The poor old woman shivered as she spoke, and tears came into her eyes.

"If it were daytime, I could find you berries and nuts out doors, for mother says I have sharp eyes."

"Have you—have you? And could you find my hut? There is a beautiful loaf of bread and a flask of medicine on the table. O, dear! this dreadful pain again!" and the ugly face grew uglier, as its wrinkles seemed all knotting up with agony.

"I am almost sure I could find it, and I am so sorry your bones ache; pray, let me try."

"What! go out into the dreadful night, with the owls, and wolves, and snakes, and with bats flapping their wings in your face, and the thunder rolling and rumbling overhead?"

"None of these things ever hurt me, and I don't believe they will now. May I try?"

"Just listen to the wind and rain, and see the lightning cut through the darkness like a sword; and think, Daisy, if you should see your father, just as he lay in the wood, with his head all crushed."

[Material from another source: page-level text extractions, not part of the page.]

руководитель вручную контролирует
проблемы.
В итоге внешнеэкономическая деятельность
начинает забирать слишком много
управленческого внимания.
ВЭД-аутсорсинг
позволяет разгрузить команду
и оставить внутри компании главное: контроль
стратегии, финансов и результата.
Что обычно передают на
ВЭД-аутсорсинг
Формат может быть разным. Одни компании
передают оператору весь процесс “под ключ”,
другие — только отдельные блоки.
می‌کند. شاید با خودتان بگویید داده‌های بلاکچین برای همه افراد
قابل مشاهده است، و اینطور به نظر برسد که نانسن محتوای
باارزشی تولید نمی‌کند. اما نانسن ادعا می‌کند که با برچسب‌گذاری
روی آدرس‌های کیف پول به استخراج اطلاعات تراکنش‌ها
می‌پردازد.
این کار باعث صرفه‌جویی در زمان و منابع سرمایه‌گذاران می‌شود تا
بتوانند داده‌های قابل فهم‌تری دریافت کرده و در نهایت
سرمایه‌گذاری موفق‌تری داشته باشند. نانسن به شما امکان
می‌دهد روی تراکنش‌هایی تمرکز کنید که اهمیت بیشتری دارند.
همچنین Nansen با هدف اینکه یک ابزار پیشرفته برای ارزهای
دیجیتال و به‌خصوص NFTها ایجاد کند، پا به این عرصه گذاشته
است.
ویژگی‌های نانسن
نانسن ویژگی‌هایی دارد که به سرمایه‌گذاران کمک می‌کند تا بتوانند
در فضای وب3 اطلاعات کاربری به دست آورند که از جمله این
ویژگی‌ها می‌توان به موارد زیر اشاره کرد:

"My father has gone to heaven," said the little girl; "that is only his body out in the woods, just as that is his coat on the wall; and I shall see nothing except the nice loaf of bread and the medicine, and think only how they will cure your pain."

Without another word, the fairy took the lantern from her bosom, and fastening it to Daisy's, led her to the door, and pointed out into the black night.

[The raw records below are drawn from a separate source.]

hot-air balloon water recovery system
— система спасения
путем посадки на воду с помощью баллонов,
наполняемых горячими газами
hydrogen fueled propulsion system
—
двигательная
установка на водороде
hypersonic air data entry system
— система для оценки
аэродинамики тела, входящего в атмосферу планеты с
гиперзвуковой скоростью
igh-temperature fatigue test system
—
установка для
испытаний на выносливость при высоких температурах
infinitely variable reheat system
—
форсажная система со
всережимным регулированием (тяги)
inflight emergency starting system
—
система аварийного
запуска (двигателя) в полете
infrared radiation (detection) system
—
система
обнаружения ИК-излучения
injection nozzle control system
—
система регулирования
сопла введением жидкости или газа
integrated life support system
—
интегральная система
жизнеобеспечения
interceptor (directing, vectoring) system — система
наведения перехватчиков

"Who could see to hurt me, when it is so dark!" the little girl exclaimed. "Now, tell me which way I shall turn, and see if I am not back soon."

"Walk only where the light of the lantern falls." She was saying more; but the wind slammed the door suddenly, and Daisy found herself alone.


CHAPTER IX.

FAIRY FOOD.

The lantern made a little pathway of light, sometimes leading straight forward, sometimes turning, running among thick bushes or over the rocks; and Daisy went bravely on, never minding the frightened birds that fluttered through her light, like moths, nor the sad sigh of the wind, nor the dripping trees.

She looked for pleasant things, instead of frightful ones; and let me whisper to you, that, with fairy help or without it, we always find, in this world, what we are looking for.

The mosses seemed like a green carpet for her feet, and the pebbles like shining jewels; and the little flowers looked up at her like friends, and seemed to say, "We are smaller and weaker than you are, Daisy; but we stay out here every night, and nothing harms us."